Heey ik kom ook uit larache leuke mooie stad is het heb het gemist.

----------


## Bella_maffia

jah zeker het is zeker een mooie stad met leuke en gezellige mensen allemaaal :P ben trots oppppp

----------


## MMMustapha

> _Geplaatst door thaibox_girl_ 
> *halloooooooo alle mensen uit larache
>  hallooooooooooooo.
> langs niks van me laten horen maar nu weer..
> 
> ik vind me zelf puur 3raychiya want ben zelf daar geboren, in legerooooo......
> en ben blij dat jullie allemaal hebben gereageerd op larache maar ik woon zelf daar al tijdje niet meer.
> 
> maar ik weet wel dat het niet meer so leuk is als vroeger de orginele stadje van me hartje te veel nieuwe mensen daar in larache horen eigenlijk jebala te wonnen maar nuheb je meer berberss maar dat maak niet uit 
> ...


Asallaam LARACHE !!

Ik ben in LARACHE geboren en tot de dag van vandaag TROTS dat ik juist daar geboren ben  :knipoog:  

Ik wil ff wat opmerken ThaiBox girl, en dat is dat het vanzelfsprekend is dat LARACHE niet meer dezelfde is als toen maar dat is goed want " he als je niet verandert dan sta je stil en als je stil staat dan ben je achteruit aan het gaan ;-) onthouden he.

Ik vind het Prachtig en tegelijkertijd een verijking van LARACHE dat er meer verschillende mensen komen wonen rijk of arm zwat of wit of ARABIER of BERBER of SPANJAARD of FRANS of JODEN het is allemaal cool ......in feite zoals het nu al generaties daar gewoon is en was en zal blijven! dit maakt Marokko zinderend MOOI naast het ongerepte natuur en zee .........een beauty ! damn wat doe ik nog hier.... 

Je kent toch die grote spaanse kerk in het centrum met die grote blauwe kruis toch? vlakbij cinima Espanja ..toch. nou heb je ooit gehoord of gelezen dat er een steen door een ruit is gegooid?? nee toch?. zie je. En wat dacht je van Fabrika de LUCUS van die rijke spanjaard die je ziet staan als je naar Playa gaat en waardoor soms de tomaatjes leterlijk aanspoelen? ....hahahha ja toch?!

Tja .... en wat betreft ARABIEREN ?? prachtig, is toch mooi?!? Wist je dat er een bedrijf uit DUBAI een INVESTERING in MAROKKO doet van 20.000.000.000,= ( 20 MILJARD !!!!) DOLLAR dat is toch MOOi want als je van LARACHE/Marokko houdt dan kan je je niet beter wensen dan zoiets als dit  :Smilie:  Aan de kust komen HOTELS ( zelfs 1 van ARMANI), JACHTHAVENS, CAMPINGS, .....enz. Dit alles brengt werkgelegenheid met zich mee het land wordt nog mooier en het TOURISME zal fors toenemen en als jij of later je kinderen daar op vakantie gaan hebben ze de tijd van hun leven! 

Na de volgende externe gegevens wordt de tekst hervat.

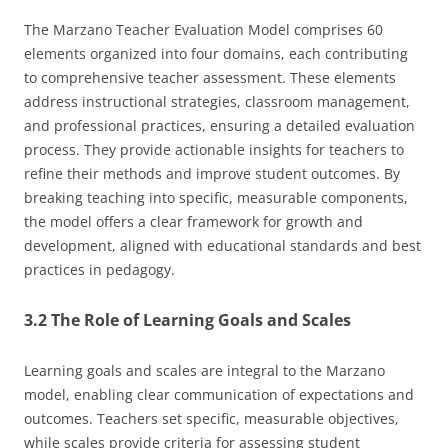
The Marzano Teacher Evaluation Model comprises 60
elements organized into four domains, each contributing
to comprehensive teacher assessment. These elements
address instructional strategies, classroom management,
and professional practices, ensuring a detailed evaluation
process. They provide actionable insights for teachers to
refine their methods and improve student outcomes. By
breaking teaching into specific, measurable components,
the model offers a clear framework for growth and
development, aligned with educational standards and best
practices in pedagogy.
3.2 The Role of Learning Goals and Scales
Learning goals and scales are integral to the Marzano
model, enabling clear communication of expectations and
outcomes. Teachers set specific, measurable objectives,
while scales provide criteria for assessing student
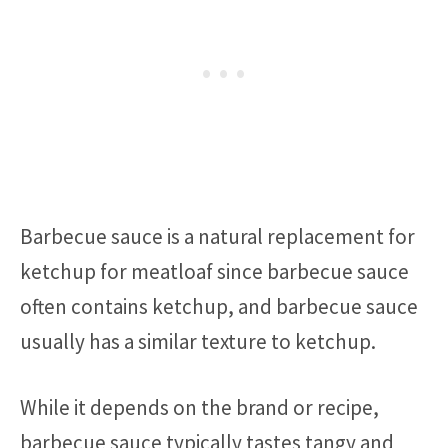
Barbecue sauce is a natural replacement for
ketchup for meatloaf since barbecue sauce
often contains ketchup, and barbecue sauce
usually has a similar texture to ketchup.
While it depends on the brand or recipe,
barbecue sauce typically tastes tangy and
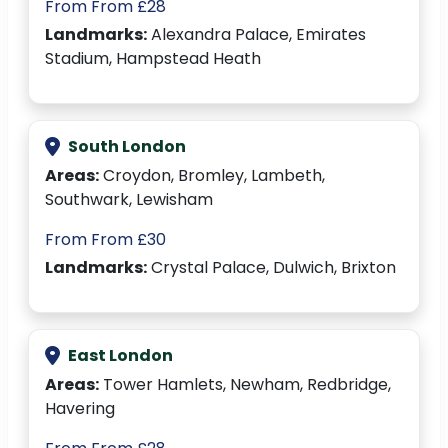
From From £28
Landmarks:
Alexandra Palace, Emirates
Stadium, Hampstead Heath
South London
Areas:
Croydon, Bromley, Lambeth,
Southwark, Lewisham
From From £30
Landmarks:
Crystal Palace, Dulwich, Brixton
East London
Areas:
Tower Hamlets, Newham, Redbridge,
Havering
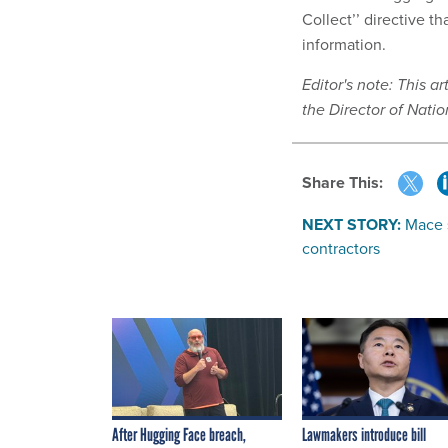
Collect’’ directive t
information.
Editor's note: This a
the Director of Natio
Share This:
NEXT STORY:
Mace 
contractors
After Hugging Face breach,
Lawmakers introduce bill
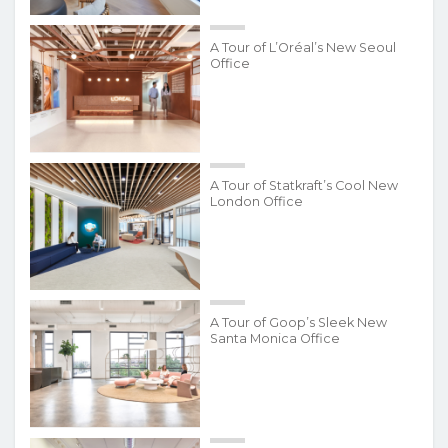
A Tour of L’Oréal’s New Seoul
Office
A Tour of Statkraft’s Cool New
London Office
A Tour of Goop’s Sleek New
Santa Monica Office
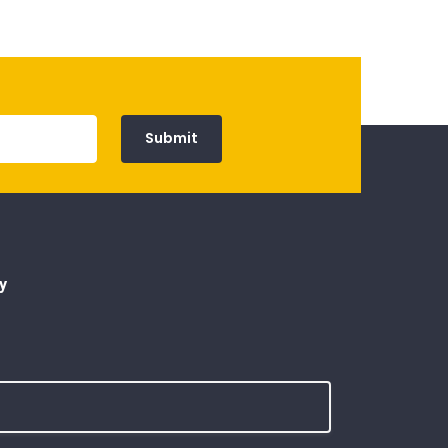
Submit
y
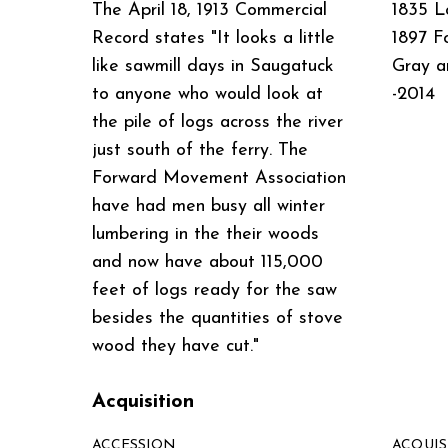
The April 18, 1913 Commercial
1835 L
Record states "It looks a little
1897 F
like sawmill days in Saugatuck
Gray a
to anyone who would look at
-2014
the pile of logs across the river
just south of the ferry. The
Forward Movement Association
have had men busy all winter
lumbering in the their woods
and now have about 115,000
feet of logs ready for the saw
besides the quantities of stove
wood they have cut."
Acquisition
ACCESSION
ACQUI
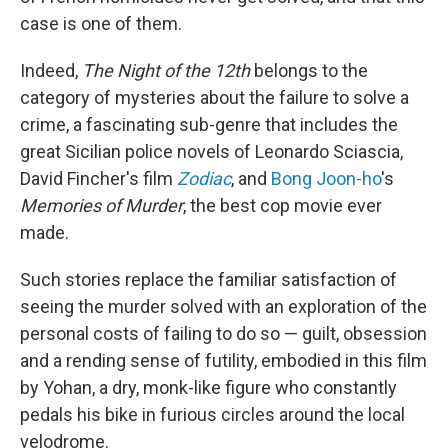
case is one of them.
Indeed,
The Night of the 12th
belongs to the
category of mysteries about the failure to solve a
crime, a fascinating sub-genre that includes the
great Sicilian police novels of Leonardo Sciascia,
David Fincher's film
Zodiac
, and
Bong Joon-ho
's
Memories of Murder
, the best cop movie ever
made.
Such stories replace the familiar satisfaction of
seeing the murder solved with an exploration of the
personal costs of failing to do so — guilt, obsession
and a rending sense of futility, embodied in this film
by Yohan, a dry, monk-like figure who constantly
pedals his bike in furious circles around the local
velodrome.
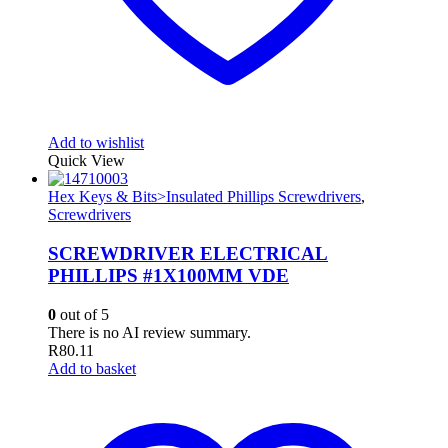
Add to wishlist
Quick View
Hex Keys & Bits>Insulated Phillips Screwdrivers
,
Screwdrivers
SCREWDRIVER ELECTRICAL
PHILLIPS #1X100MM VDE
0
out of 5
There is no AI review summary.
R
80.11
Add to basket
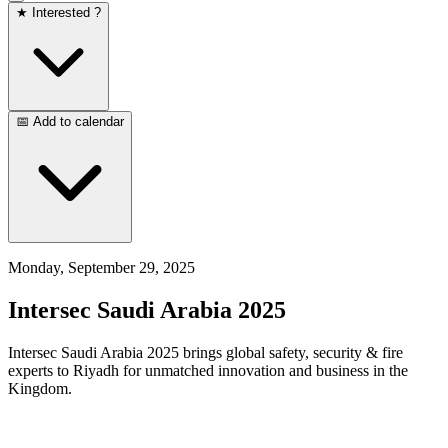
★ Interested ?
📅 Add to calendar
Monday, September 29, 2025
Intersec Saudi Arabia 2025
Intersec Saudi Arabia 2025 brings global safety, security & fire
experts to Riyadh for unmatched innovation and business in the
Kingdom.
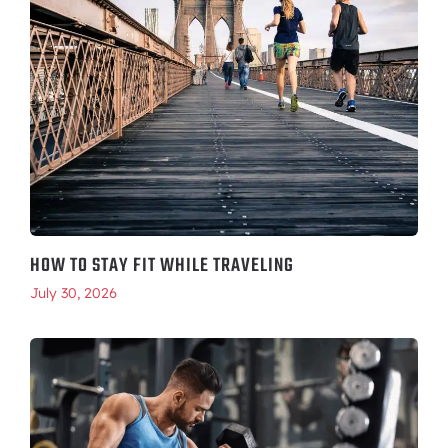
HOW TO STAY FIT WHILE TRAVELING
July 30, 2026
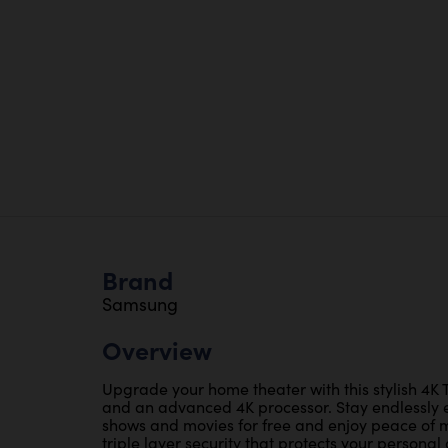
Brand
Samsung
Overview
Upgrade your home theater with this stylish 4K T
and an advanced 4K processor. Stay endlessly 
shows and movies for free and enjoy peace of m
triple layer security that protects your persona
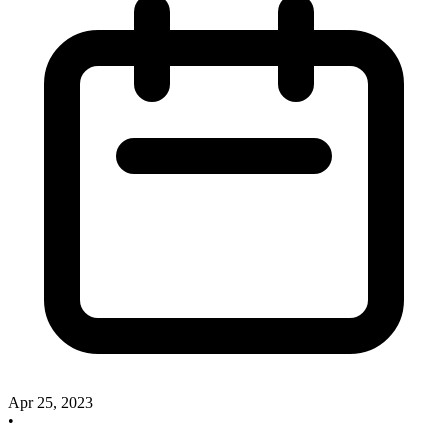
Apr 25, 2023
•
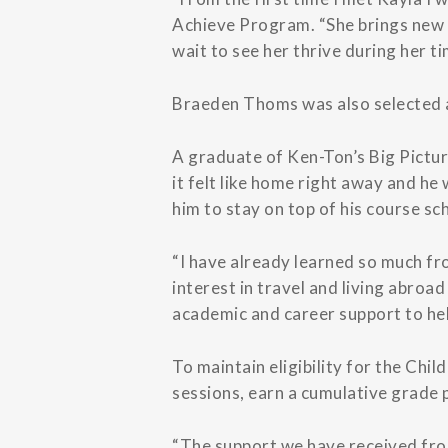
Achieve Program. “She brings new e
wait to see her thrive during her t
Braeden Thoms was also selected as
A graduate of Ken-Ton’s Big Pictu
it felt like home right away and h
him to stay on top of his course s
“I have already learned so much fr
interest in travel and living abroa
academic and career support to hel
To maintain eligibility for the Ch
sessions, earn a cumulative grade 
“The support we have received from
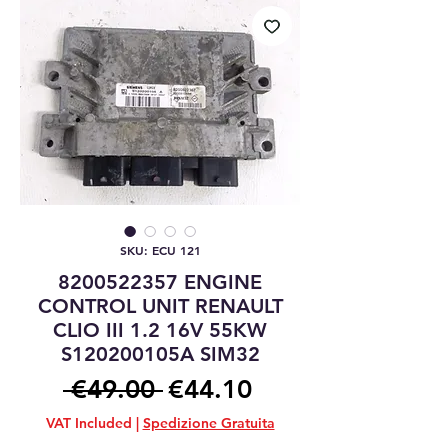
SKU: ECU 121
8200522357 ENGINE
CONTROL UNIT RENAULT
CLIO III 1.2 16V 55KW
S120200105A SIM32
Regular
Sale
 €49.00 
€44.10
Price
Price
VAT Included
|
Spedizione Gratuita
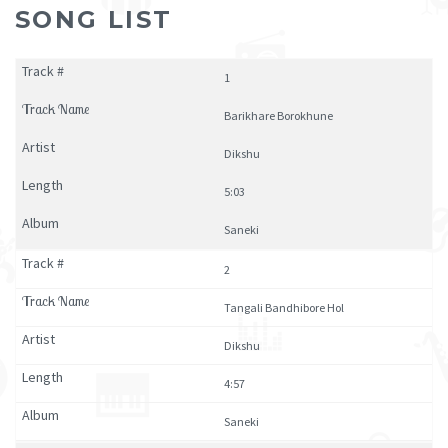
SONG LIST
1
Barikhare Borokhune
Dikshu
5:03
Saneki
2
Tangali Bandhibore Hol
Dikshu
4:57
Saneki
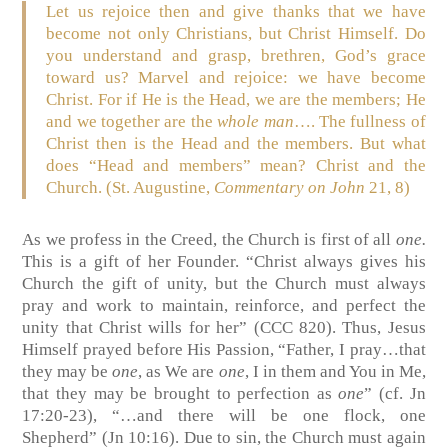
Let us rejoice then and give thanks that we have
become not only Christians, but Christ Himself. Do
you understand and grasp, brethren, God’s grace
toward us? Marvel and rejoice: we have become
Christ. For if He is the Head, we are the members; He
and we together are the
whole man
…. The fullness of
Christ then is the Head and the members. But what
does “Head and members” mean? Christ and the
Church. (St. Augustine,
Commentary on John
21, 8)
As we profess in the Creed, the Church is first of all
one.
This is a gift of her Founder. “Christ always gives his
Church the gift of unity, but the Church must always
pray and work to maintain, reinforce, and perfect the
unity that Christ wills for her” (CCC 820). Thus, Jesus
Himself prayed before His Passion, “Father, I pray…that
they may be
one
, as We are
one
, I in them and You in Me,
that they may be brought to perfection as
one
” (cf. Jn
17:20-23), “…and there will be one flock, one
Shepherd” (Jn 10:16). Due to sin, the Church must again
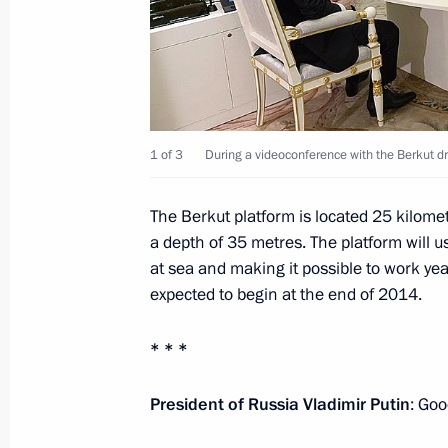
July 1, 2014, 13:00
Law on legal foundation of strategic
July 1, 2014, 12:35
1 of 3
During a videoconference with the Berkut dri
The Berkut platform is located 25 kilome
Amendment to Law on the Bank of R
a depth of 35 metres. The platform will us
at sea and making it possible to work yea
July 1, 2014, 12:30
expected to begin at the end of 2014.
* * *
Law to ratify Convention on public se
July 1, 2014, 12:10
President of Russia Vladimir Putin
: Goo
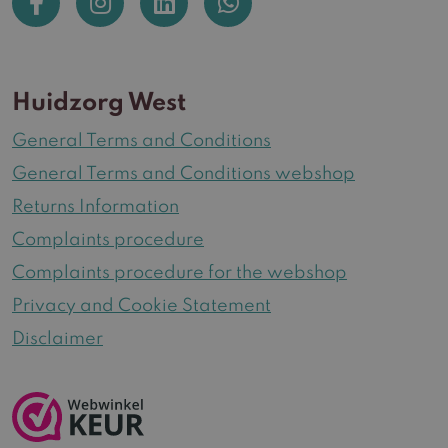
Huidzorg West
General Terms and Conditions
General Terms and Conditions webshop
Returns Information
Complaints procedure
Complaints procedure for the webshop
Privacy and Cookie Statement
Disclaimer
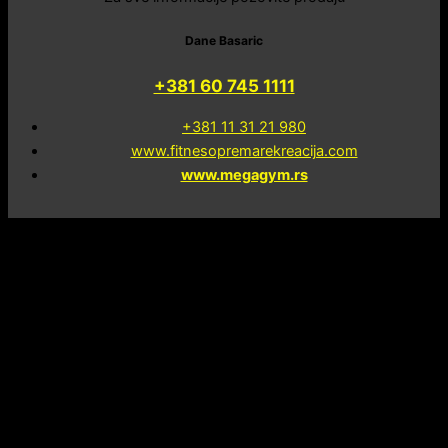
Dane Basaric
+381 60 745 1111
+381 11 31 21 980
www.fitnesopremarekreacija.com
www.megagym.rs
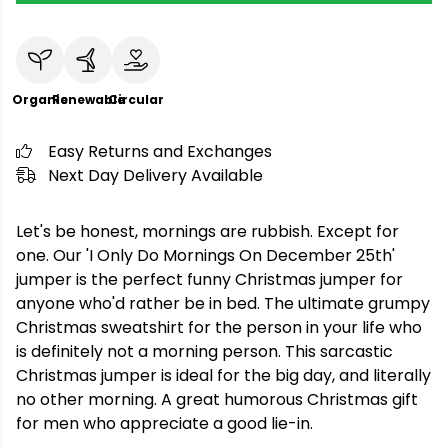
Organic
Renewable
Circular
Easy Returns and Exchanges
Next Day Delivery Available
Let's be honest, mornings are rubbish. Except for
one. Our 'I Only Do Mornings On December 25th'
jumper is the perfect funny Christmas jumper for
anyone who'd rather be in bed. The ultimate grumpy
Christmas sweatshirt for the person in your life who
is definitely not a morning person. This sarcastic
Christmas jumper is ideal for the big day, and literally
no other morning. A great humorous Christmas gift
for men who appreciate a good lie-in.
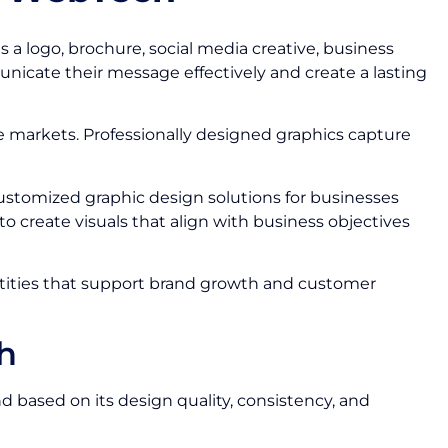
 a logo, brochure, social media creative, business
icate their message effectively and create a lasting
ve markets. Professionally designed graphics capture
ustomized graphic design solutions for businesses
o create visuals that align with business objectives
ntities that support brand growth and customer
h
 based on its design quality, consistency, and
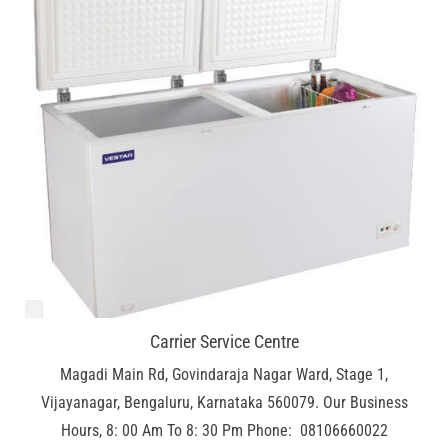
Carrier Service Centre
Magadi Main Rd, Govindaraja Nagar Ward, Stage 1,
Vijayanagar, Bengaluru, Karnataka 560079. Our Business
Hours, 8: 00 Am To 8: 30 Pm Phone: 08106660022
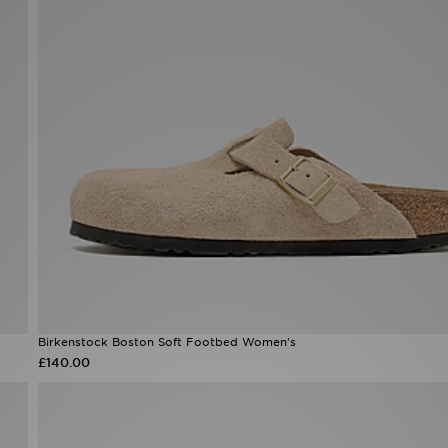
Birkenstock Boston Soft Footbed Women's
£140.00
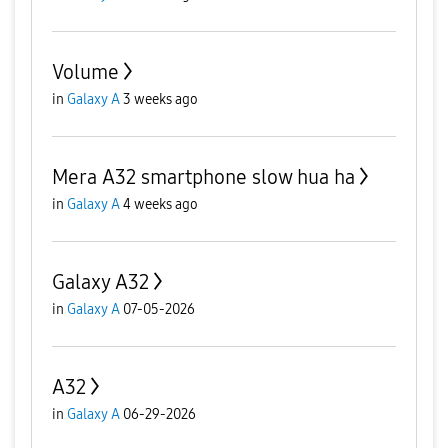
Volume
in
Galaxy A
3 weeks ago
Mera A32 smartphone slow hua ha
in
Galaxy A
4 weeks ago
Galaxy A32
in
Galaxy A
07-05-2026
A32
in
Galaxy A
06-29-2026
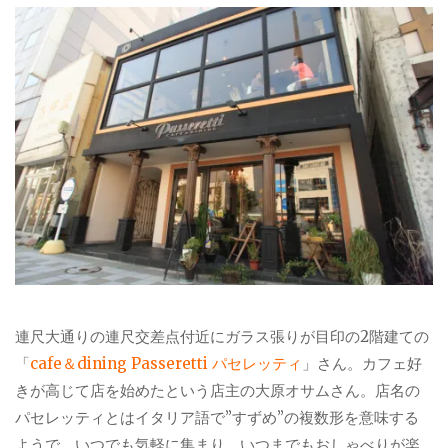
連尺大通りの連尺交差点付近にガラス張りが目印の2階建ての
「
cafe＆dining Passeretti パセレッティ
」さん。カフェ好
きが高じて店を始めたという店主の大原オサムさん。店名の
パセレッティとはイタリア語で”すずめ”の複数形を意味する
ようで、いつでも気軽に集まり、いつまでもおしゃべりが楽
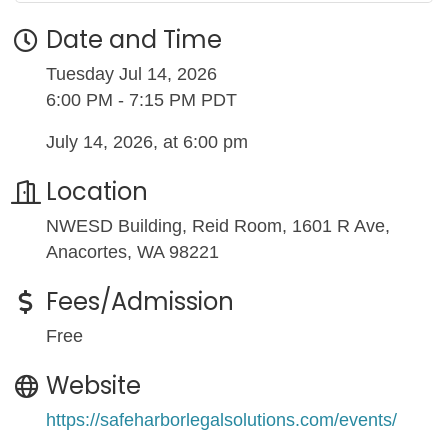
Date and Time
Tuesday Jul 14, 2026
6:00 PM - 7:15 PM PDT
July 14, 2026, at 6:00 pm
Location
NWESD Building, Reid Room, 1601 R Ave,
Anacortes, WA 98221
Fees/Admission
Free
Website
https://safeharborlegalsolutions.com/events/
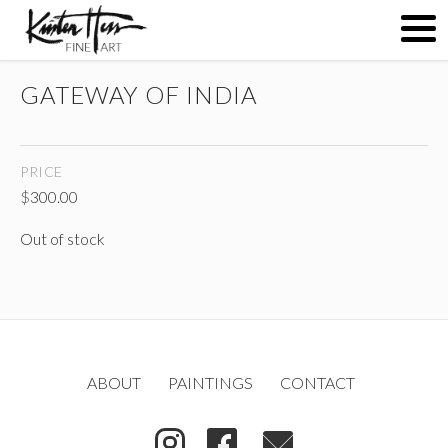
GATEWAY OF INDIA
ABOUT
PRICE
PAINTINGS
$
300.00
Out of stock
CONTACT
(
)
ABOUT
PAINTINGS
CONTACT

oke dat allemaal ff terzijde Ik woon vlakbij HAMAM SALLAMA en toen ik 5 was zwom ik al bij AL(k)9aus en Pedra Gorda !! .... oh man I LOVE MOROCCO !!!!!!!!!!!!! 

Thallau al3rachian  :knipoog:

----------


## Bella_maffia

sallam mussie, 

leuk en je hebt gelijk zeker weten....

heb je op bni zaydoen op school gezeten? hahaha?

hamam salama waar die bakker is met lekkere dingen...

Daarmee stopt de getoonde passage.